Нам жаль расставаться с Семушкиным, но ничего не поделаешь. Мы тремся возле него, как котята.
— Ну, робята, — говорит он, не глядя на нас, — вот и расстаемся. Один мой наказ: вы головы горячие, зазря на рожон не лезьте. Ты, Митрий, береги Серегу! — Он помолчал. — Вот ведь какая оказия вышла, — продолжает он, — не думал я с вами расставаться… Ну да ведь свидимся еще. Давайте я вас… — Тут он делает неловкое движение руками и обнимает нас обоих вместе.
Потом они осторожно выходят. Впереди Федосов, за ним Журавский, позади наш добрый дядя Никита. Он идет так, точно заглотил штык.
Немцы освещают ракетами подходы к дому.
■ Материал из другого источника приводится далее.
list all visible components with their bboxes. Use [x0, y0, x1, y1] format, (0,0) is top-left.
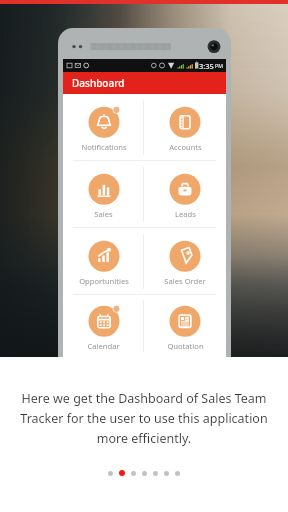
button[interactable]: Accounts: [144, 94, 226, 160]
staticText: Notifications: [81, 142, 127, 152]
staticText: Calendar: [87, 341, 120, 351]
button[interactable]: Sales: [63, 161, 144, 227]
staticText: Leads: [175, 209, 196, 219]
staticText: Here we get the Dashboard of Sales Team …: [16, 390, 272, 447]
button[interactable]: Leads: [144, 161, 226, 227]
staticText: Opportunities: [79, 276, 129, 286]
other: Calendar: [86, 302, 122, 338]
staticText: Quotation: [167, 341, 204, 351]
button[interactable]: Notifications: [63, 94, 144, 160]
button[interactable]: Opportunities: [63, 228, 144, 294]
button[interactable]: Quotation: [144, 295, 226, 357]
button[interactable]: Calendar: [63, 295, 144, 357]
staticText: Sales Order: [164, 276, 206, 286]
staticText: PM: [215, 62, 223, 69]
other: Opportunities: [86, 237, 122, 273]
staticText: Accounts: [169, 142, 202, 152]
other: Sales: [86, 170, 122, 206]
staticText: Dashboard: [72, 76, 125, 90]
staticText: 3:35: [199, 61, 214, 71]
other: Accounts: [167, 103, 203, 139]
other: Quotation: [167, 302, 203, 338]
other: Leads: [167, 170, 203, 206]
button[interactable]: Sales Order: [144, 228, 226, 294]
staticText: Sales: [94, 209, 113, 219]
other: Sales Order: [167, 237, 203, 273]
button[interactable]: Dashboard: [63, 72, 226, 94]
other: Notifications: [86, 103, 122, 139]
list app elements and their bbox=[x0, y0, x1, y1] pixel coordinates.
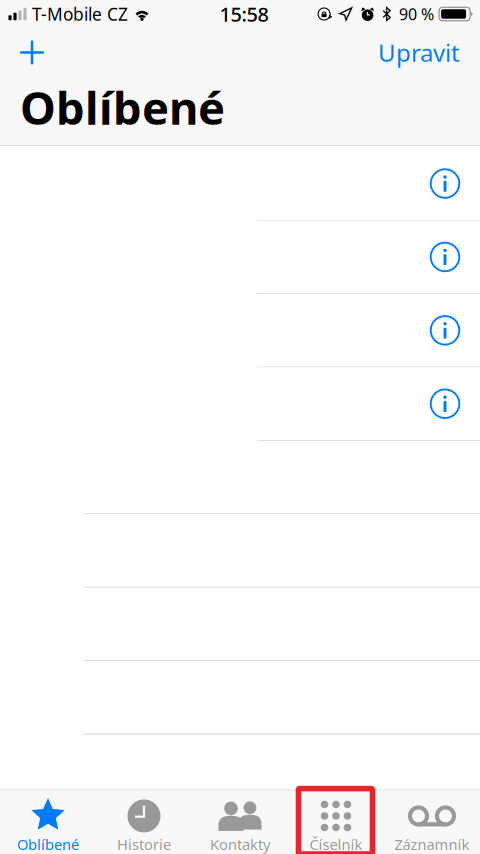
staticText: 15:58 bbox=[220, 1, 269, 27]
button[interactable]: Upravit bbox=[372, 34, 466, 72]
staticText: Upravit bbox=[378, 37, 460, 68]
button[interactable] bbox=[0, 147, 480, 220]
staticText: T-Mobile CZ bbox=[32, 2, 128, 26]
button[interactable]: Historie bbox=[96, 790, 192, 854]
button[interactable]: Záznamník bbox=[384, 790, 480, 854]
staticText: Historie bbox=[117, 834, 171, 854]
button[interactable]: Oblíbené bbox=[0, 790, 96, 854]
button[interactable]: Add favorite bbox=[11, 34, 53, 70]
button[interactable] bbox=[0, 221, 480, 293]
button[interactable]: Kontakty bbox=[192, 790, 288, 854]
button[interactable] bbox=[0, 294, 480, 367]
staticText: 90 % bbox=[399, 3, 434, 25]
staticText: Oblíbené bbox=[20, 77, 225, 137]
staticText: Kontakty bbox=[210, 834, 270, 854]
button[interactable] bbox=[0, 368, 480, 440]
staticText: Číselník bbox=[310, 834, 362, 854]
staticText: Oblíbené bbox=[17, 834, 79, 854]
button[interactable]: Číselník bbox=[288, 790, 384, 854]
staticText: Záznamník bbox=[394, 834, 470, 854]
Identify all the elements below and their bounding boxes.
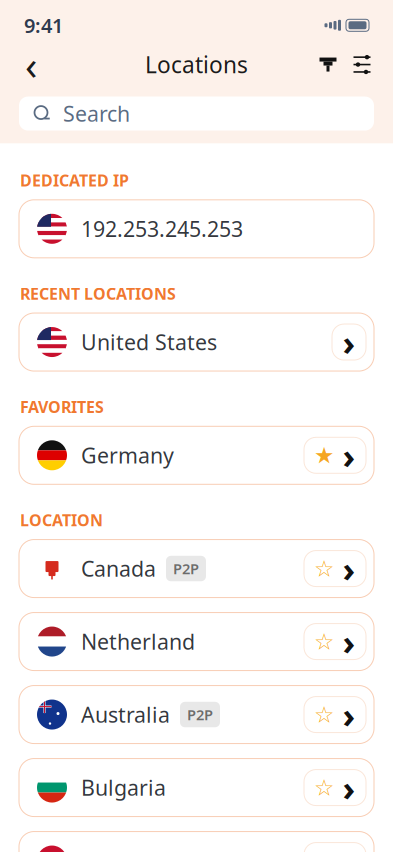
- button[interactable]: Filter: [311, 48, 345, 82]
- staticText: RECENT LOCATIONS: [20, 283, 176, 304]
- staticText: ›: [342, 838, 356, 852]
- staticText: Germany: [81, 441, 174, 469]
- staticText: ☆: [314, 775, 334, 800]
- button[interactable]: Netherland: [0, 613, 393, 671]
- button[interactable]: 192.253.245.253: [0, 200, 393, 258]
- staticText: 192.253.245.253: [81, 215, 243, 243]
- staticText: ☆: [314, 556, 334, 581]
- button[interactable]: Denmark: [0, 832, 393, 852]
- staticText: 9:41: [24, 12, 63, 39]
- staticText: ›: [342, 319, 356, 365]
- button[interactable]: Australia: [0, 686, 393, 744]
- button[interactable]: Search: [0, 97, 393, 131]
- staticText: ›: [342, 546, 356, 592]
- button[interactable]: Bulgaria: [0, 759, 393, 817]
- button[interactable]: Back: [14, 48, 48, 82]
- staticText: LOCATION: [20, 509, 103, 530]
- button[interactable]: United States: [0, 313, 393, 371]
- staticText: ★: [314, 775, 334, 800]
- staticText: Locations: [145, 50, 248, 80]
- staticText: Australia: [81, 700, 170, 729]
- staticText: Netherland: [81, 627, 195, 656]
- staticText: ★: [314, 702, 334, 727]
- staticText: P2P: [187, 705, 213, 724]
- staticText: ›: [342, 692, 356, 738]
- staticText: ☆: [314, 629, 334, 654]
- staticText: Bulgaria: [81, 773, 166, 802]
- staticText: FAVORITES: [20, 396, 104, 417]
- staticText: ‹: [25, 38, 37, 91]
- staticText: ›: [342, 618, 356, 664]
- button[interactable]: Germany: [0, 426, 393, 484]
- staticText: DEDICATED IP: [20, 170, 129, 191]
- staticText: ★: [314, 629, 334, 654]
- staticText: Search: [63, 99, 130, 128]
- button[interactable]: Canada: [0, 540, 393, 598]
- staticText: ›: [342, 764, 356, 810]
- staticText: ☆: [314, 702, 334, 727]
- staticText: Canada: [81, 554, 156, 583]
- staticText: United States: [81, 328, 217, 356]
- staticText: ★: [314, 442, 334, 468]
- staticText: ›: [342, 432, 356, 478]
- staticText: ★: [314, 556, 334, 581]
- staticText: P2P: [173, 559, 199, 578]
- button[interactable]: Settings: [345, 48, 379, 82]
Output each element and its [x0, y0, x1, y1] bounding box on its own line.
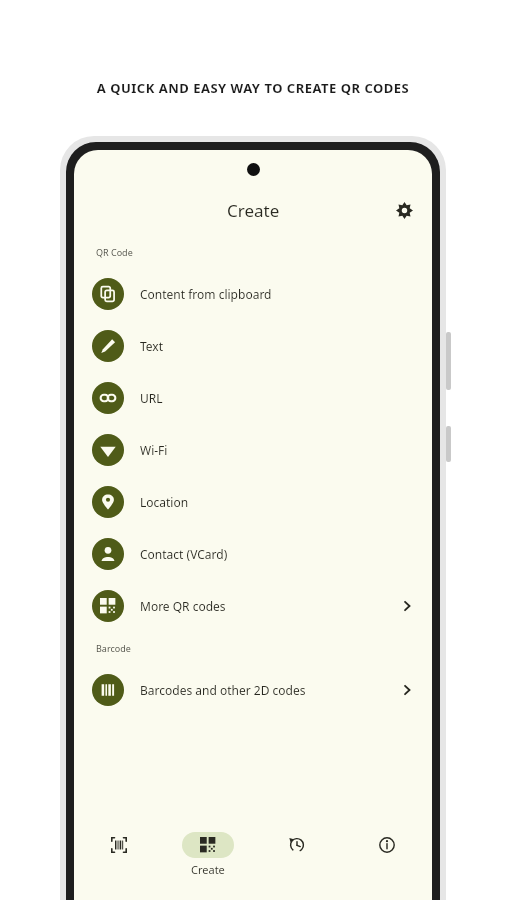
button[interactable]: Content from clipboard [74, 268, 432, 320]
button[interactable]: Scan [74, 826, 163, 890]
staticText: Barcode [96, 642, 131, 654]
button[interactable]: More QR codes [74, 580, 432, 632]
staticText: A QUICK AND EASY WAY TO CREATE QR CODES [0, 79, 506, 97]
staticText: QR Code [96, 246, 133, 258]
staticText: Create [191, 862, 225, 877]
staticText: Content from clipboard [140, 286, 414, 302]
button[interactable]: Wi-Fi [74, 424, 432, 476]
button[interactable]: Info [342, 826, 432, 890]
button[interactable]: History [252, 826, 342, 890]
button[interactable]: URL [74, 372, 432, 424]
button[interactable]: Create [163, 826, 252, 890]
button[interactable]: Contact (VCard) [74, 528, 432, 580]
staticText: Barcodes and other 2D codes [140, 682, 400, 698]
staticText: Create [227, 199, 280, 222]
staticText: Contact (VCard) [140, 546, 414, 562]
staticText: URL [140, 390, 414, 406]
button[interactable]: Location [74, 476, 432, 528]
button[interactable]: Barcodes and other 2D codes [74, 664, 432, 716]
button[interactable]: Text [74, 320, 432, 372]
button[interactable]: Settings [386, 192, 422, 228]
staticText: Location [140, 494, 414, 510]
staticText: Text [140, 338, 414, 354]
staticText: Wi-Fi [140, 442, 414, 458]
staticText: More QR codes [140, 598, 400, 614]
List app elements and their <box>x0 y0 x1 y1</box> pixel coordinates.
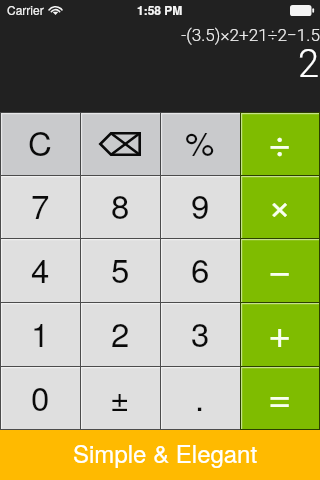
staticText: 1 <box>31 309 50 356</box>
button[interactable]: Plus minus <box>80 366 160 430</box>
button[interactable]: Minus <box>240 238 320 302</box>
button[interactable]: 4 <box>0 238 80 302</box>
staticText: 5 <box>111 245 130 292</box>
button[interactable]: Divide <box>240 112 320 175</box>
staticText: + <box>268 302 292 359</box>
button[interactable]: 7 <box>0 175 80 238</box>
button[interactable]: 5 <box>80 238 160 302</box>
button[interactable]: Percent <box>160 112 240 175</box>
staticText: ± <box>110 373 130 420</box>
button[interactable]: Decimal point <box>160 366 240 430</box>
button[interactable]: 1 <box>0 302 80 366</box>
staticText: 4 <box>31 245 50 292</box>
button[interactable]: 3 <box>160 302 240 366</box>
staticText: 0 <box>31 373 50 420</box>
staticText: Carrier <box>7 1 44 18</box>
staticText: = <box>268 366 292 423</box>
staticText: . <box>195 373 205 420</box>
staticText: % <box>185 118 215 165</box>
staticText: 1:58 PM <box>137 1 183 18</box>
staticText: 3 <box>191 309 210 356</box>
button[interactable]: Plus <box>240 302 320 366</box>
staticText: 9 <box>191 181 210 228</box>
button[interactable]: Equals <box>240 366 320 430</box>
button[interactable]: 8 <box>80 175 160 238</box>
staticText: 7 <box>31 181 50 228</box>
button[interactable]: Multiply <box>240 175 320 238</box>
staticText: 2 <box>111 309 130 356</box>
button[interactable]: 2 <box>80 302 160 366</box>
staticText: Simple & Elegant <box>73 435 258 469</box>
button[interactable]: 0 <box>0 366 80 430</box>
staticText: 2 <box>297 42 319 87</box>
staticText: 6 <box>191 245 210 292</box>
staticText: -(3.5)×2+21÷2−1.5 <box>181 25 320 45</box>
staticText: 8 <box>111 181 130 228</box>
staticText: ÷ <box>268 111 292 168</box>
staticText: − <box>268 238 292 295</box>
button[interactable]: Clear <box>0 112 80 175</box>
button[interactable]: 9 <box>160 175 240 238</box>
staticText: × <box>268 174 292 231</box>
button[interactable]: 6 <box>160 238 240 302</box>
button[interactable]: Simple & Elegant <box>0 430 320 480</box>
button[interactable]: Backspace <box>80 112 160 175</box>
staticText: C <box>28 118 52 165</box>
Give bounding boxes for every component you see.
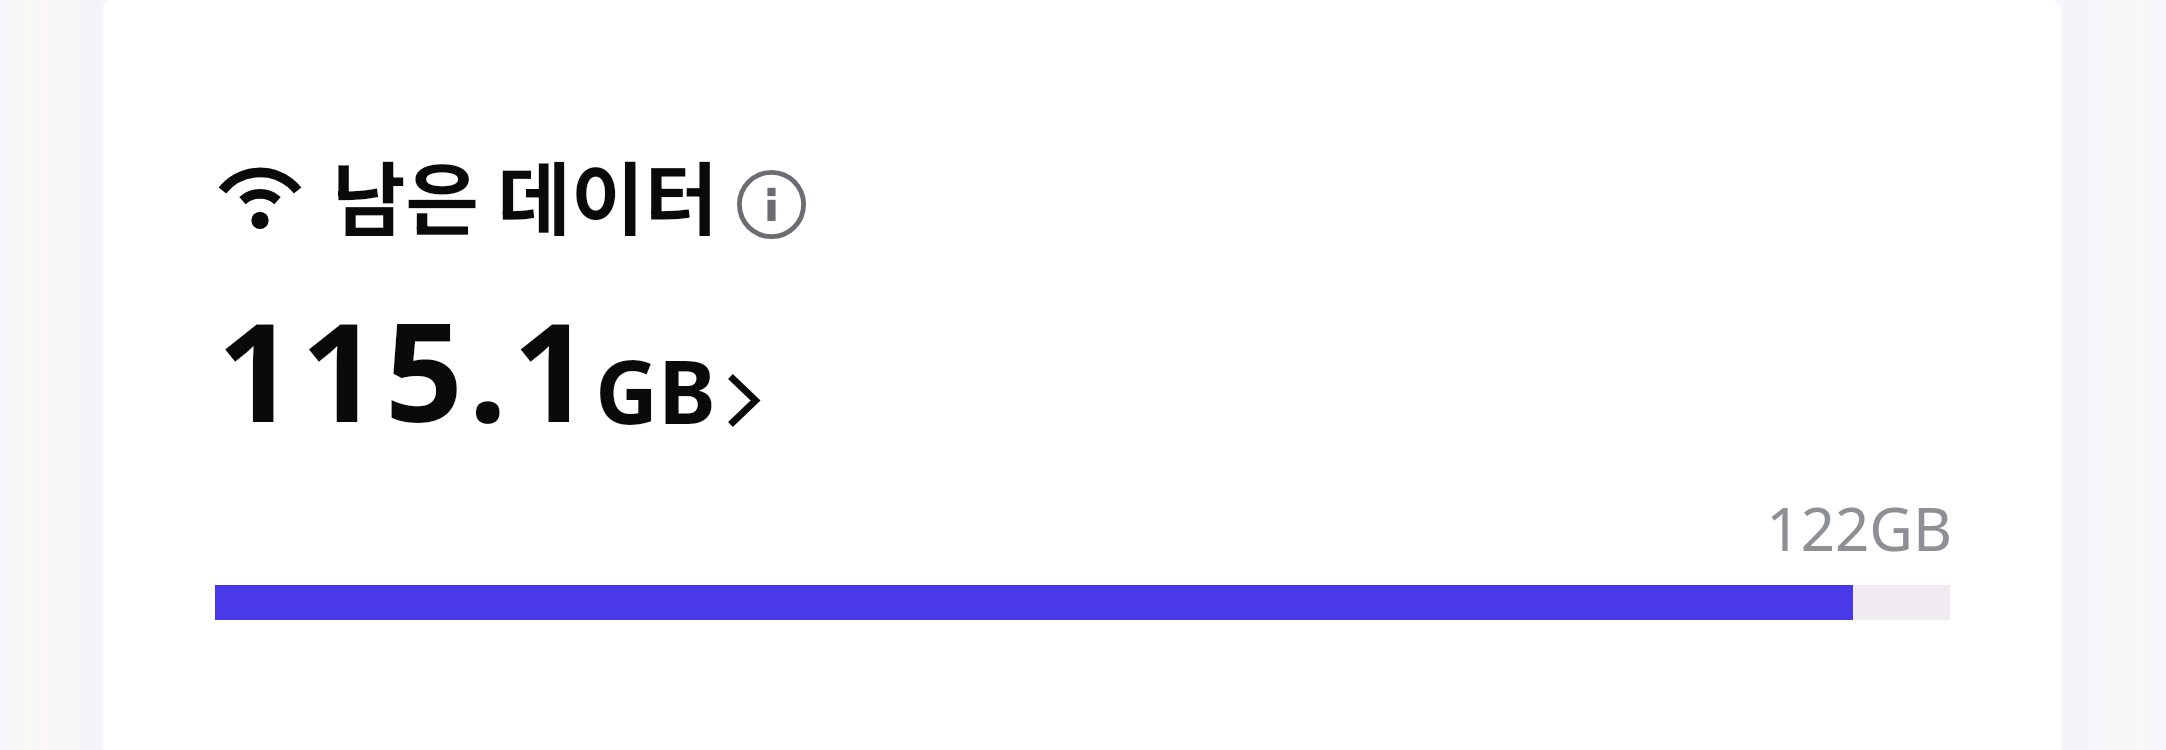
button[interactable]: Information [737,170,806,239]
button[interactable]: 115.1 [213,300,768,460]
button[interactable]: Wi-Fi [213,150,718,250]
staticText: 115.1 [217,276,597,436]
button[interactable]: 115.1 of 122 GB remaining [215,585,1950,620]
staticText: 122GB [1452,487,1952,569]
other: Show data details [727,373,759,428]
staticText: 남은 데이터 [332,136,719,236]
other: Wi-Fi [217,167,303,229]
staticText: GB [595,331,716,449]
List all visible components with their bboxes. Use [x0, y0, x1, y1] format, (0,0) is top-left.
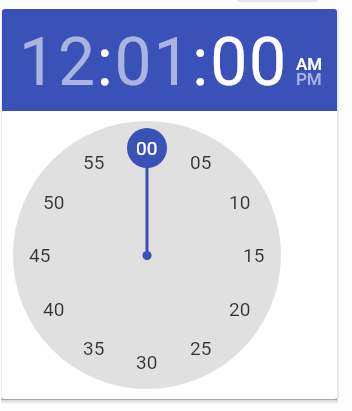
staticText: PM — [296, 69, 322, 89]
button[interactable]: 10 — [222, 188, 258, 216]
button[interactable]: 50 — [36, 188, 72, 216]
staticText: AM — [296, 54, 323, 74]
button[interactable]: 55 — [76, 148, 112, 176]
staticText: 30 — [136, 351, 158, 373]
staticText: 35 — [83, 337, 105, 359]
button[interactable]: 40 — [36, 295, 72, 323]
staticText: 25 — [190, 337, 212, 359]
staticText: 12:01:00 — [19, 24, 288, 101]
staticText: 50 — [43, 191, 65, 213]
button[interactable]: 05 — [183, 148, 219, 176]
button[interactable]: 20 — [222, 295, 258, 323]
button[interactable]: 25 — [183, 334, 219, 362]
button[interactable]: AM — [287, 53, 331, 75]
button[interactable]: PM — [287, 68, 331, 90]
button[interactable]: 00 — [127, 128, 167, 168]
staticText: 45 — [29, 244, 51, 266]
button[interactable]: 45 — [22, 241, 58, 269]
staticText: 55 — [83, 151, 105, 173]
button[interactable]: 15 — [236, 241, 272, 269]
staticText: 00 — [136, 137, 158, 159]
button[interactable]: 35 — [76, 334, 112, 362]
staticText: 40 — [43, 298, 65, 320]
button[interactable]: 12:01:00 — [19, 22, 309, 102]
staticText: 15 — [243, 244, 265, 266]
staticText: 10 — [229, 191, 251, 213]
staticText: 20 — [229, 298, 251, 320]
button[interactable]: 30 — [129, 348, 165, 376]
staticText: 05 — [190, 151, 212, 173]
Раненые выжидают момент, когда гаснет ракета, и ныряют в холодную жуткую ночь. Затаив дыхание, мы прислушиваемся к каждому шороху. Но, кроме хлестких порывов ветра да гудения ночных бомбардировщиков где-то в небе, ничего не слышно.
— Прошли, — говорит младший лейтенант.
«Прошли», — думаем мы все.
Я и Сережка еще с четверть часа стоим у дверей, вглядываясь в темноту, изредка прорезаемую разноцветными трассами пуль.
Итак, нас осталось менее двух десятков. Со вчерашнего дня мы ничего не ели. Может быть, сегодня принесут харчи?
Через час к нам действительно приходит комиссар со своим связным и, к общему удивлению, сам батальонный повар дядя Костя. Как им удалось проскочить — неизвестно.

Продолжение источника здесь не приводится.